F=ma. So, if I want to accelerate a given mass m faster, I need more force. And since force acts on the wheel through the wheel radius, it is the wheel torque that generates the force. So yes, torque (at the wheel) matters and is what accelerates you. Torque at the wheel = gearing * torque at the engine, so the crank torque eventually is what accelerates you (well, not really since the gearing is as important). QED? Not so fast...
To accelerate a mass from V=0 to some final velocity V, I have to raise its kinetic energy by KE=0.5*mV^2. To accelerate quickly, I want that V, and thus KE, in less time. KE/time = power. That's the power your engine generates (minus driveline losses). So, power is what matters.
Inconsistent? No. If you do the math, as Destiny2002 showed, you'll see they are saying the same thing. And I am not saying that torque is as good an indicator of performance as hp. It isn't.

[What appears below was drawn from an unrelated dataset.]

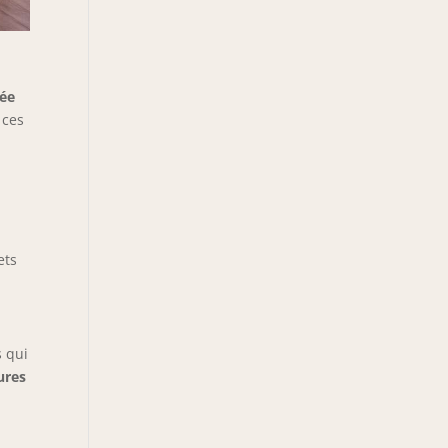
iée
 ces
ets
s qui
ures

Certainly for the full picture, you need mass, driveline losses, gear ratios (but it is reasonable to assume that ratios are well-chosen for the application), launch method, inertia's, etc. But give me a car's peak hp, and its mass, and I'll give you a very good estimate of the accel. Give me just its peak tq and mass, and I'll be close only if my guess of the engine rev range is accurate (which means I am mentally estimating the hp).